All right, let me describe my experiences at LMU and the PCH Cup hoops contest…

I got to the Loyola Marymount campus to find that they were having a special pre-game occasion, as it was Parents Weekend, with a large numbers of moms and dads milling around with their Lion students partaking of the various food trucks parked on either side of the main quad and bouncy houses for the kids, sitting down at the various tables.

I got to talking to members of “The Cage”, LMU’s student spirit group that fills the student section at basketball games and other contests where their Lions are involved, at one of the booths, and I was impressed with their passion for their maroon and navy blue-clad athletes.

As well as the replica basketball jersey and t-shirts being offered to students who joined their organization.

As I was with “Iggy”, LMU’s lion mascot, and the LMU cheerleading squad when I chatted with several of their members, as well with a few of the parents of various students.

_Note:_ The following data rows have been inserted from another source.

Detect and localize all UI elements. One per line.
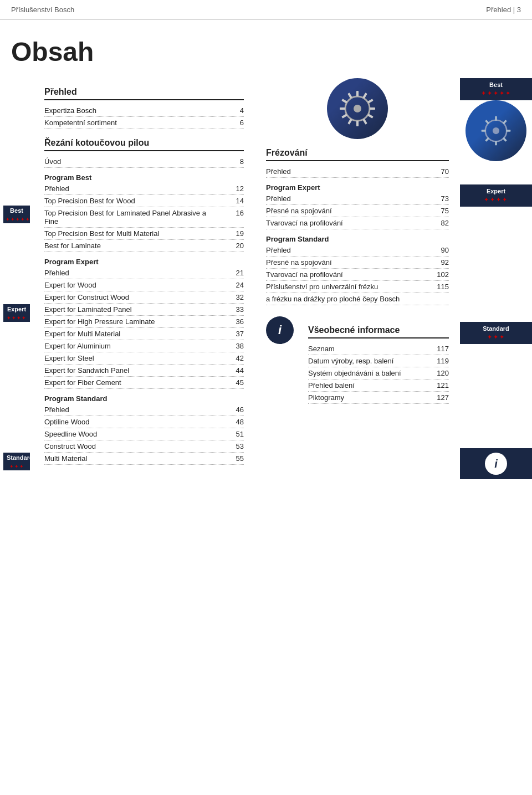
standard-item-4: Multi Material 55 — [44, 453, 244, 465]
far-right-standard-panel: Standard ✦✦✦ — [460, 322, 532, 344]
prehled-item-2-page: 6 — [227, 119, 244, 127]
standard-item-1-name: Optiline Wood — [44, 418, 222, 426]
frez-intro-name: Přehled — [266, 167, 427, 176]
frez-expert-0-page: 73 — [432, 194, 449, 203]
best-item-4-name: Best for Laminate — [44, 242, 222, 250]
expert-item-7: Expert for Steel 42 — [44, 352, 244, 365]
vs-item-0-page: 117 — [432, 345, 449, 353]
far-expert-label: Expert — [460, 186, 532, 196]
far-right-sidebar: Best ✦✦✦✦✦ — [460, 78, 532, 484]
vs-item-3-page: 121 — [432, 381, 449, 389]
far-info-badge-box: i — [460, 448, 532, 479]
expert-item-1-page: 24 — [227, 281, 244, 289]
saw-image-circle — [327, 78, 388, 139]
frez-expert-1: Přesné na spojování 75 — [266, 205, 449, 217]
svg-rect-9 — [347, 119, 352, 125]
info-icon-area: i — [266, 316, 299, 404]
standard-item-4-name: Multi Material — [44, 454, 222, 463]
frez-std-1-name: Přesné na spojování — [266, 258, 427, 266]
frez-expert-2-page: 82 — [432, 219, 449, 227]
vs-item-1-page: 119 — [432, 357, 449, 365]
expert-item-5-page: 37 — [227, 330, 244, 338]
vs-item-0-name: Seznam — [308, 345, 427, 353]
rezani-section: Řezání kotoučovou pilou Úvod 8 Program B… — [44, 138, 244, 465]
frez-std-0: Přehled 90 — [266, 244, 449, 257]
vs-item-1: Datum výroby, resp. balení 119 — [308, 355, 449, 367]
svg-rect-20 — [495, 141, 497, 145]
svg-rect-11 — [340, 107, 345, 110]
best-item-2-name: Top Precision Best for Laminated Panel A… — [44, 209, 222, 225]
expert-item-9-name: Expert for Fiber Cement — [44, 378, 222, 387]
header-right: Přehled | 3 — [486, 6, 521, 14]
info-small-circle: i — [485, 453, 507, 475]
expert-item-2: Expert for Construct Wood 32 — [44, 291, 244, 304]
far-right-expert-panel: Expert ✦✦✦✦ — [460, 184, 532, 207]
expert-item-4-page: 36 — [227, 317, 244, 326]
expert-item-9-page: 45 — [227, 378, 244, 387]
far-standard-label: Standard — [460, 324, 532, 334]
saw-image-area — [266, 78, 449, 139]
expert-item-6-name: Expert for Aluminium — [44, 342, 222, 350]
far-best-stars: ✦✦✦✦✦ — [460, 90, 532, 99]
expert-item-4: Expert for High Pressure Laminate 36 — [44, 316, 244, 328]
far-right-info-panel: i — [460, 448, 532, 479]
best-item-3-page: 19 — [227, 229, 244, 238]
vs-item-2-page: 120 — [432, 369, 449, 377]
frez-expert-2: Tvarovací na profilování 82 — [266, 217, 449, 229]
program-expert-subtitle: Program Expert — [44, 258, 244, 266]
expert-item-3-page: 33 — [227, 305, 244, 314]
left-badges: Best ✦✦✦✦✦ Expert ✦✦✦✦ Standard ✦✦✦ — [0, 78, 33, 484]
saw-blade-icon — [335, 86, 380, 131]
page-title: Obsah — [0, 20, 532, 78]
expert-item-8: Expert for Sandwich Panel 44 — [44, 365, 244, 377]
vs-item-4-name: Piktogramy — [308, 393, 427, 402]
vs-item-2-name: Systém objednávání a balení — [308, 369, 427, 377]
expert-item-5-name: Expert for Multi Material — [44, 330, 222, 338]
best-item-0-page: 12 — [227, 184, 244, 193]
expert-item-0-page: 21 — [227, 269, 244, 277]
frez-extra-0-page: 115 — [432, 283, 449, 291]
info-circle-icon: i — [266, 316, 294, 344]
far-best-blade-icon — [477, 111, 515, 150]
expert-item-0-name: Přehled — [44, 269, 222, 277]
best-item-2: Top Precision Best for Laminated Panel A… — [44, 207, 244, 228]
content-columns: Přehled Expertiza Bosch 4 Kompetentní so… — [33, 78, 532, 484]
standard-item-0-page: 46 — [227, 406, 244, 414]
svg-point-15 — [493, 127, 499, 134]
left-column: Přehled Expertiza Bosch 4 Kompetentní so… — [33, 78, 255, 484]
far-expert-stars: ✦✦✦✦ — [460, 196, 532, 205]
svg-point-1 — [354, 105, 361, 112]
prehled-item-1-name: Expertiza Bosch — [44, 106, 222, 115]
prehled-item-2-name: Kompetentní sortiment — [44, 119, 222, 127]
best-item-3: Top Precision Best for Multi Material 19 — [44, 228, 244, 240]
expert-item-8-name: Expert for Sandwich Panel — [44, 366, 222, 375]
svg-rect-6 — [367, 114, 374, 118]
expert-item-0: Přehled 21 — [44, 267, 244, 279]
standard-item-3-name: Construct Wood — [44, 442, 222, 450]
standard-item-1: Optiline Wood 48 — [44, 416, 244, 428]
vs-item-4: Piktogramy 127 — [308, 392, 449, 404]
program-standard-subtitle: Program Standard — [44, 394, 244, 403]
vs-item-3: Přehled balení 121 — [308, 379, 449, 392]
header-left: Příslušenství Bosch — [11, 6, 74, 14]
rezani-intro-page: 8 — [227, 157, 244, 166]
standard-item-2-page: 51 — [227, 430, 244, 438]
far-expert-badge-box: Expert ✦✦✦✦ — [460, 184, 532, 207]
frez-std-0-page: 90 — [432, 246, 449, 254]
frezovani-section: Frézování Přehled 70 Program Expert Přeh… — [266, 148, 449, 305]
standard-item-4-page: 55 — [227, 454, 244, 463]
frez-expert-0-name: Přehled — [266, 194, 427, 203]
prehled-item-1: Expertiza Bosch 4 — [44, 105, 244, 117]
rezani-intro-name: Úvod — [44, 157, 222, 166]
vseobecne-area: i Všeobecné informace Seznam 117 Datum v… — [266, 316, 449, 404]
standard-item-3-page: 53 — [227, 442, 244, 450]
frez-expert-2-name: Tvarovací na profilování — [266, 219, 427, 227]
expert-item-3-name: Expert for Laminated Panel — [44, 305, 222, 314]
expert-item-5: Expert for Multi Material 37 — [44, 328, 244, 340]
svg-rect-10 — [341, 114, 347, 118]
program-best-subtitle: Program Best — [44, 173, 244, 182]
svg-rect-5 — [370, 107, 375, 110]
far-best-label: Best — [460, 80, 532, 90]
expert-item-7-name: Expert for Steel — [44, 354, 222, 362]
frez-standard-subtitle: Program Standard — [266, 235, 449, 243]
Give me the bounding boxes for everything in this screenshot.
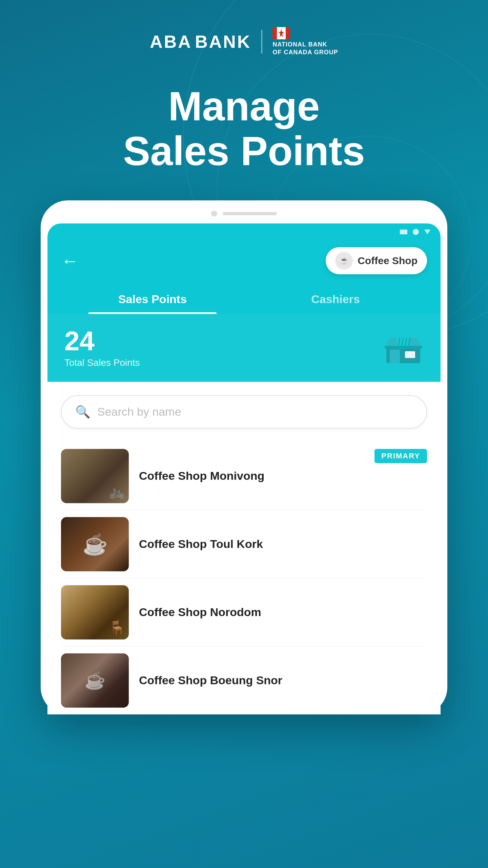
tab-sales-points[interactable]: Sales Points (61, 284, 244, 314)
back-button[interactable]: ← (61, 252, 79, 270)
battery-icon (413, 229, 419, 235)
phone-screen: ← ☕ Coffee Shop Sales Points Cashiers (47, 223, 441, 714)
item-image-norodom (61, 585, 129, 639)
item-image-boeung-snor (61, 653, 129, 708)
list-item[interactable]: Coffee Shop Monivong PRIMARY (61, 442, 427, 510)
phone-mockup: ← ☕ Coffee Shop Sales Points Cashiers (41, 200, 447, 714)
national-bank-logo: NATIONAL BANKOF CANADA GROUP (272, 27, 338, 57)
item-name-boeung-snor: Coffee Shop Boeung Snor (139, 674, 427, 687)
item-name-monivong: Coffee Shop Monivong (139, 469, 427, 482)
tabs-container: Sales Points Cashiers (61, 284, 427, 314)
sales-points-list: Coffee Shop Monivong PRIMARY Coffee Shop… (61, 442, 427, 714)
stats-info: 24 Total Sales Points (64, 328, 140, 368)
stats-card: 24 Total Sales Points (47, 314, 441, 382)
hero-title: Manage Sales Points (0, 63, 488, 200)
stats-label: Total Sales Points (64, 357, 140, 368)
svg-rect-5 (405, 351, 415, 358)
signal-icon (400, 230, 407, 234)
item-name-norodom: Coffee Shop Norodom (139, 606, 427, 619)
header: ABA'BANK NATIONAL BANKOF CANADA GROUP (0, 0, 488, 63)
content-area: 🔍 Search by name Coffee Shop Monivong PR… (47, 382, 441, 714)
red-dot: ' (192, 36, 195, 43)
store-icon (383, 331, 424, 365)
tab-cashiers[interactable]: Cashiers (244, 284, 427, 314)
item-image-monivong (61, 449, 129, 503)
logo-divider (261, 30, 262, 54)
national-bank-text: NATIONAL BANKOF CANADA GROUP (272, 41, 338, 57)
aba-logo: ABA'BANK (150, 32, 251, 52)
status-bar (47, 223, 441, 240)
canada-flag-icon (272, 27, 290, 39)
search-bar[interactable]: 🔍 Search by name (61, 395, 427, 429)
hero-title-line2: Sales Points (27, 129, 461, 173)
list-item[interactable]: Coffee Shop Norodom (61, 578, 427, 647)
app-header-top: ← ☕ Coffee Shop (61, 247, 427, 274)
svg-rect-8 (385, 346, 422, 349)
item-name-toul-kork: Coffee Shop Toul Kork (139, 537, 427, 551)
stats-number: 24 (64, 328, 140, 355)
shop-badge-name: Coffee Shop (358, 255, 418, 267)
aba-text: ABA (150, 32, 192, 52)
bank-text: BANK (195, 32, 251, 52)
list-item[interactable]: Coffee Shop Toul Kork (61, 510, 427, 578)
hero-title-line1: Manage (27, 84, 461, 129)
phone-top-bar (47, 211, 441, 223)
app-header: ← ☕ Coffee Shop Sales Points Cashiers (47, 240, 441, 314)
svg-rect-4 (390, 350, 400, 363)
search-icon: 🔍 (75, 405, 90, 419)
search-placeholder: Search by name (97, 405, 413, 418)
primary-badge: PRIMARY (374, 449, 427, 463)
phone-wrapper: ← ☕ Coffee Shop Sales Points Cashiers (0, 200, 488, 714)
list-item[interactable]: Coffee Shop Boeung Snor (61, 647, 427, 714)
shop-logo-icon: ☕ (335, 252, 353, 270)
item-image-toul-kork (61, 517, 129, 571)
wifi-icon (424, 230, 430, 234)
shop-badge[interactable]: ☕ Coffee Shop (326, 247, 427, 274)
phone-dot-inactive (211, 211, 217, 217)
phone-pill (223, 212, 277, 215)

They were all quite nice and helpful in my trying to learn about the rivalry they have with Pepperdine and LMU’s sports atmosphere, showing me the “L” sign they make with their thumb and first two fingers and their “L-M-U” cheer, though (being a former UCLA marching and varsity band member and a current member of the UCLA Alumni Band) I was disappointed that the school has no pep band at their games, but a DJ that spins tunes.

Before long it was high time for me to head on over to the home of the Lions, Gersten Pavilion, where I had been to once before a few years ago.

 

 

Highlights from LMU’s 68th win over Pepperdine in their history, a 85-79 triumph in the latest edition of this basketball rivalry. Courtesy of YouTube.

 

 

Here are my impressions of Gersten and the game between LMU and Pepperdine…

I began the game by sitting in the upper section, which being that Gersten Pavilion is considerably smaller than UCLA’s Pauley Pavilion – with a capacity of 4,156 it is a third of my alma mater’s arena – were good seats as I got a nice view of the court and was certain that I wouldn’t get a nosebleed.

As the Lions and Waves were warming up on the court, I remembered an essential component to my experiencing – getting a program.

When I got to the marketing table selling the crucial info I needed for the game, I got to talking to one of the young ladies manning such booth, who also happened to be a member of LMU’s women’s soccer team and, like the other Lion students was a nice young lady who was graduating in May and had a good career plan mapped out.

Once I returned to my seat and the national anthem was sung quite impressively by a guy who was simultaneously painting a picture of the Marines landing on Iwo Jima, as the game commenced members of the men’s and women’s rowing teams sat around me.

Like all the other LMU students they were nice, but as a middle-aged guy wearing a blue UCLA jacket, I stuck out like a sore thumb, so I moved to another part of the stands.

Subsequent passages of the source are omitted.